No es una buena época para la música folk en el Nueva York de los comienzos de la década del sesenta, con un público tan intelectual como snob que prefiere lo “auténtico” por sobre cualquier innovación que se intente del género, como lo que intenta el joven Llewyn Davis (Oscar Isaac) cada vez que puede tocar en algún tugurio del Greenwich Village.
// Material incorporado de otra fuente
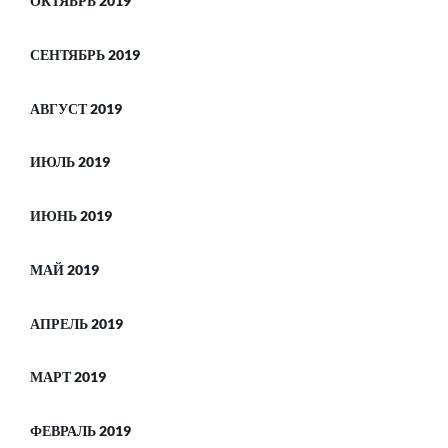
ОКТЯБРЬ 2019
СЕНТЯБРЬ 2019
АВГУСТ 2019
ИЮЛЬ 2019
ИЮНЬ 2019
МАЙ 2019
АПРЕЛЬ 2019
МАРТ 2019
ФЕВРАЛЬ 2019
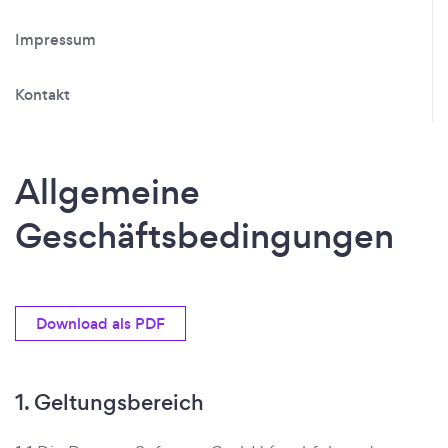
Impressum
Kontakt
Allgemeine
Geschäftsbedingungen
Download als PDF
1. Geltungsbereich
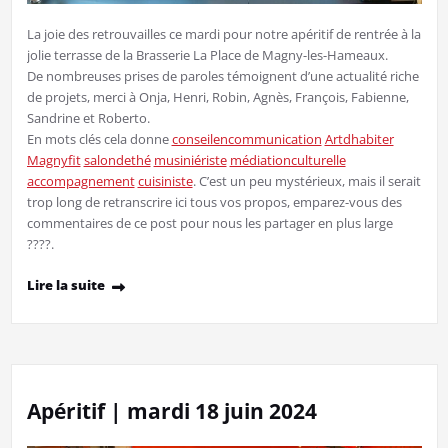
La joie des retrouvailles ce mardi pour notre apéritif de rentrée à la
jolie terrasse de la Brasserie La Place de Magny-les-Hameaux.
De nombreuses prises de paroles témoignent d’une actualité riche
de projets, merci à Onja, Henri, Robin, Agnès, François, Fabienne,
Sandrine et Roberto.
En mots clés cela donne
conseilencommunication
Artdhabiter
Magnyfit
salondethé
musiniériste
médiationculturelle
accompagnement
cuisiniste
. C’est un peu mystérieux, mais il serait
trop long de retranscrire ici tous vos propos, emparez-vous des
commentaires de ce post pour nous les partager en plus large
????.
Lire la suite
Apéritif | mardi 18 juin 2024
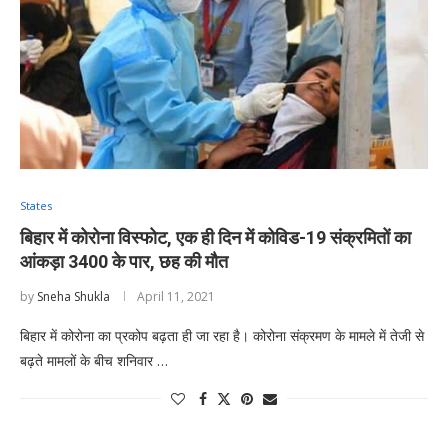
States
बिहार में कोरोना विस्फोट, एक ही दिन में कोविड-19 संक्रमितों का
आंकड़ा 3400 के पार, छह की मौत
by
Sneha Shukla
April 11, 2021
बिहार में कोरोना का प्रकोप बढ़ता ही जा रहा है। कोरोना संक्रमण के मामले में तेजी से
बढ़ते मामलों के बीच शनिवार …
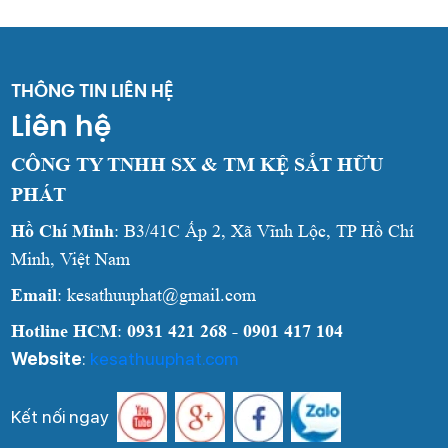
THÔNG TIN LIÊN HỆ
Liên hệ
CÔNG TY TNHH SX & TM KỆ SẮT HỮU
PHÁT
Hồ Chí Minh
: B3/41C Ấp 2, Xã Vĩnh Lộc, TP Hồ Chí
Minh, Việt Nam
Email
: kesathuuphat@gmail.com
Hotline HCM
:
0931 421 268 - 0901 417 104
Website
:
kesathuuphat.com
Kết nối ngay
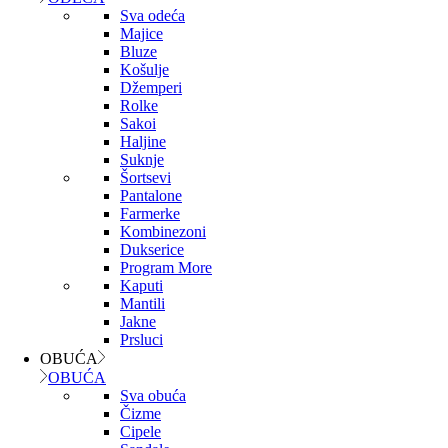
Sva odeća
Majice
Bluze
Košulje
Džemperi
Rolke
Sakoi
Haljine
Suknje
Šortsevi
Pantalone
Farmerke
Kombinezoni
Dukserice
Program More
Kaputi
Mantili
Jakne
Prsluci
OBUĆA
OBUĆA
Sva obuća
Čizme
Cipele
El músico fue parte de un duo que logró cierto reconocimiento hasta que su compañero decidió abandonar este mundo de manera sorpresiva y lo dejó solo, sobreviviendo a duras penas en los sofás de sus amigos, arrastrando su guitarra por toda la ciudad en busca de una comida caliente en el duro invierno neoyorquino, mientras mete la pata con una mujer, recibe alguna paliza y casi comparte escenario, sin saberlo, con un tal Bob Dylan.

Película atípica en la filmografía de los hermanos Coen, porque a pesar de que el protagonista cumple con la condición esencial de ser un perdedor nato, el relato no se ensaña con sus desventuras, por el contrario, lo acompaña y mantiene una mirada piadosa sobre su periplo de decisiones erradas y definitiva mala suerte.

Inspirado en el mítico Dave Van Ronk, un cantante que con los años se convirtió en músico de culto, la brillante interpretación que Isaac hace de Llewyn –no cuesta nada imaginar que así fue la juventud del personaje que compuso Jeff Bridges en Corazón rebelde–se ajusta perfectamente a la melancólica puesta de los Coen, que con precisión, respeto y también bastante humor, retratan la bohemia de la época, dejan que la música sea un protagonista real de la historia permitiendo que los temas se interpreten enteros –T Bone Burnett es el productor musical, que también participó en Corazón… – y que el antihéroe vaya probando y sufriendo acompañado por una galería de personajes memorables como Jean (Carey Mulligan) y Jim (Justin Timberlake) una pareja de cantantes que por supuesto Llewyn hace tambalear, el músico de jazz Roland Turner con el que comparte un viaje alucinante o Bud Grossman (F. Murray Abraham), para el que interpreta una desangelada audición en busca de trabajo.

Ganadora el premio del jurado en el último festival de Cannes y prolijamente olvidada a la hora de los recientes Oscar, Inside Llewyn Davis tal vez no sea la mejor película de Coen pero para los que les molesta la mirada demasiado sarcástica y canchera de los responsables de títulos como El gran Lebowski, Fargo y Barton Fink, probablemente se sorprendan con esta, la última aventura de los los hermanos de Minneapolis.

Reseña publicada originalmente en el diario Tiempo Argentino.

BALADA DE UN HOMBRE COMÚN
Inside Llewyn Davis. Estados Unidos, 2014.
Dirección: Joel y Ethan Coen. Con Oscar Isaac, Carey Mulligan, John Goodman, Garrett Hedlund, Justin Timberlake, Alex Karpovsky y F. Murray Abraham. Duración: 104 minutos.